Kevin Young puts it well: “Admitting a few more refugees and taking some climate action will have positive impact on people’s lives. Unruly popular movements may force bigger changes to policy. Yet given the magnitude of the destruction that U.S. governments have visited on Latin America and the Caribbean, what stands out is the vast gulf between what Biden is likely to do and what is owed to the people of the region, who deserve far more than just a smarter empire.”

Unaccompanied children, and whole families, are fleeing from U.S. “bipartisanship” in action: The Honduran regime of Juan Orlando Hernandez (JOH) came to power following a 2009 coup that was warmly greeted by Hillary Clinton, then Secretary of State under Obama. In 2017, when Hondurans were voting for an opposition reform candidate, the Trump administration nodded approvingly as the count was halted and the president declared “reelected.”

Environmental and Indigenous activists in Honduras have been murdered by the hundreds. Both JOH and his brother Tony Hernandez are named as drug criminals in the United States, where a federal court has just imposed a life sentence for Tony following his conviction.

We hear repeatedly that the United States is, or must return to being, that mythical “shining city on the hill” celebrated by Ronald Reagan during the glorious 1980s. That golden age was when the United States supported both Saddam Hussein and Osama bin Laden, while sponsoring the genocidal counterrevolutionary wars in Central America the results of which have brought those desperate migrants fleeing northward.

That’s imperialism: the metaphorical “shining city” dumping its garbage, raw sewage and toxic waste, both literally and figuratively, on the peoples down the hill, including much of its own population.

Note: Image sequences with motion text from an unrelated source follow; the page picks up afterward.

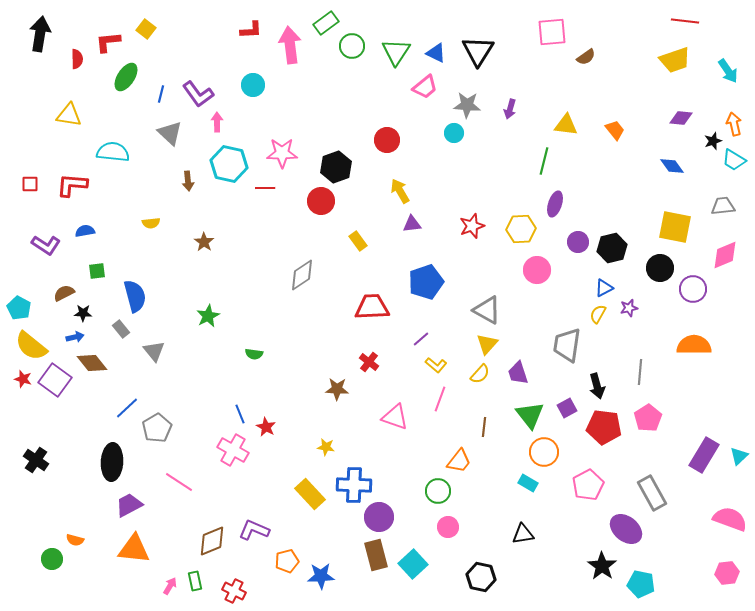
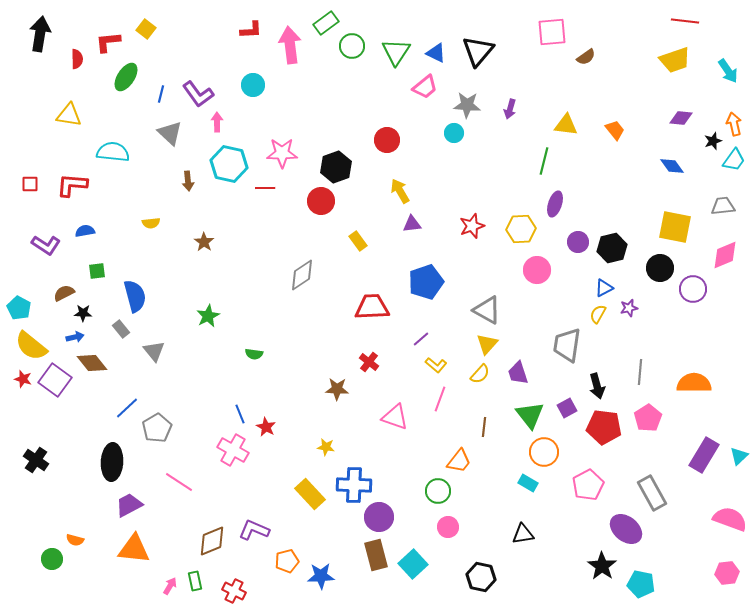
black triangle at (478, 51): rotated 8 degrees clockwise
cyan trapezoid at (734, 160): rotated 85 degrees counterclockwise
orange semicircle at (694, 345): moved 38 px down
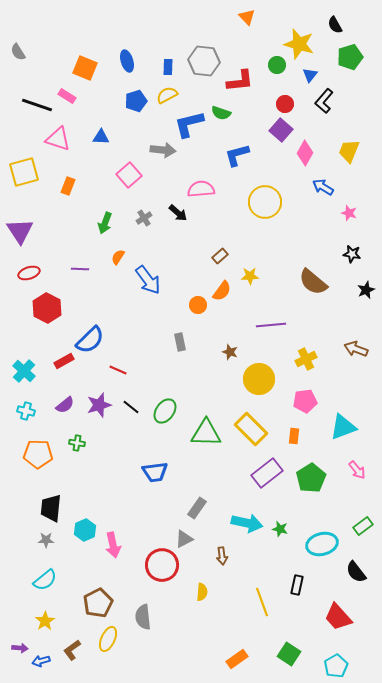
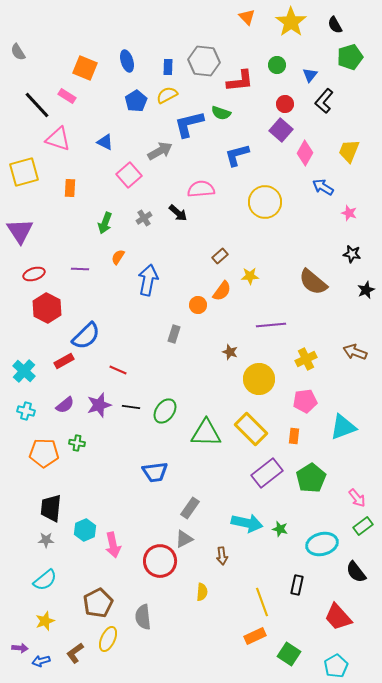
yellow star at (299, 44): moved 8 px left, 22 px up; rotated 20 degrees clockwise
blue pentagon at (136, 101): rotated 15 degrees counterclockwise
black line at (37, 105): rotated 28 degrees clockwise
blue triangle at (101, 137): moved 4 px right, 5 px down; rotated 24 degrees clockwise
gray arrow at (163, 150): moved 3 px left, 1 px down; rotated 35 degrees counterclockwise
orange rectangle at (68, 186): moved 2 px right, 2 px down; rotated 18 degrees counterclockwise
red ellipse at (29, 273): moved 5 px right, 1 px down
blue arrow at (148, 280): rotated 132 degrees counterclockwise
blue semicircle at (90, 340): moved 4 px left, 4 px up
gray rectangle at (180, 342): moved 6 px left, 8 px up; rotated 30 degrees clockwise
brown arrow at (356, 349): moved 1 px left, 3 px down
black line at (131, 407): rotated 30 degrees counterclockwise
orange pentagon at (38, 454): moved 6 px right, 1 px up
pink arrow at (357, 470): moved 28 px down
gray rectangle at (197, 508): moved 7 px left
red circle at (162, 565): moved 2 px left, 4 px up
yellow star at (45, 621): rotated 12 degrees clockwise
brown L-shape at (72, 650): moved 3 px right, 3 px down
orange rectangle at (237, 659): moved 18 px right, 23 px up; rotated 10 degrees clockwise
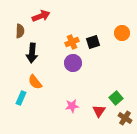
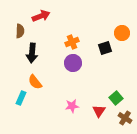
black square: moved 12 px right, 6 px down
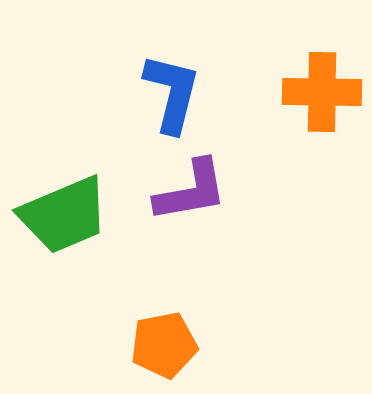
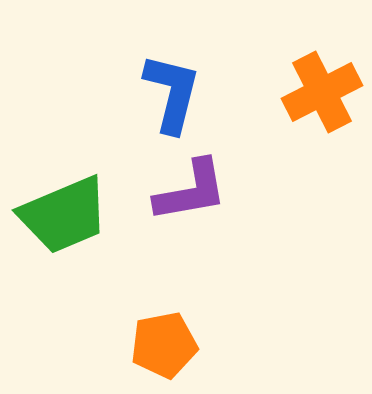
orange cross: rotated 28 degrees counterclockwise
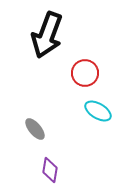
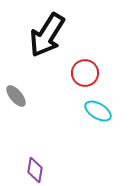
black arrow: rotated 12 degrees clockwise
gray ellipse: moved 19 px left, 33 px up
purple diamond: moved 15 px left
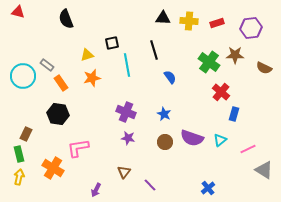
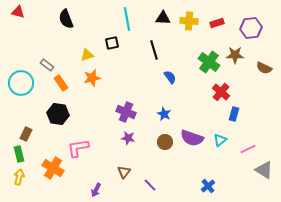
cyan line: moved 46 px up
cyan circle: moved 2 px left, 7 px down
blue cross: moved 2 px up
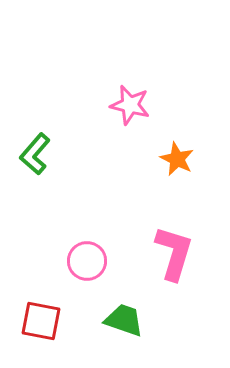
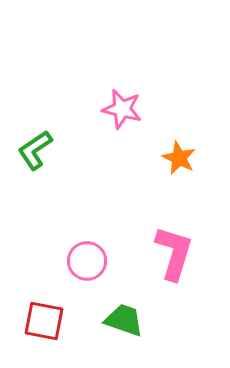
pink star: moved 8 px left, 4 px down
green L-shape: moved 4 px up; rotated 15 degrees clockwise
orange star: moved 2 px right, 1 px up
red square: moved 3 px right
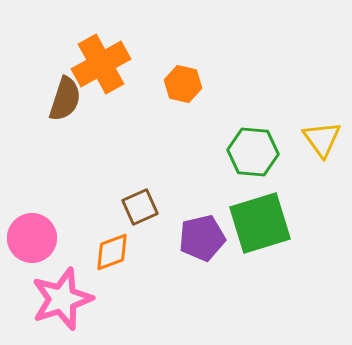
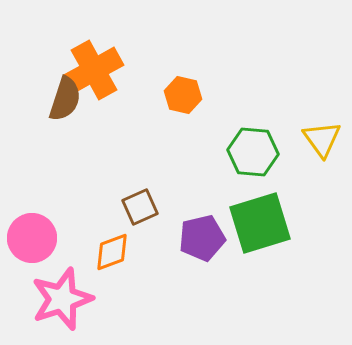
orange cross: moved 7 px left, 6 px down
orange hexagon: moved 11 px down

This system needs to be fought — regardless of which capitalist party rules at the moment — for our own and humanity’s survival.

May-June 2021, ATC 212

1 comment

  1. Empires first emerged with class ruled political States. The history of them begins at Sumer. Empires will continue to exist as long as class rule lasts. Only the immense majority can establish a grassroots, classless democracy and right now, they’re unaware of that fact nor of the fact that the wage system should be abolished to end the commodification of human relations so that we can distribute the wealth we produce on the basis of need while living in harmony with the Earth.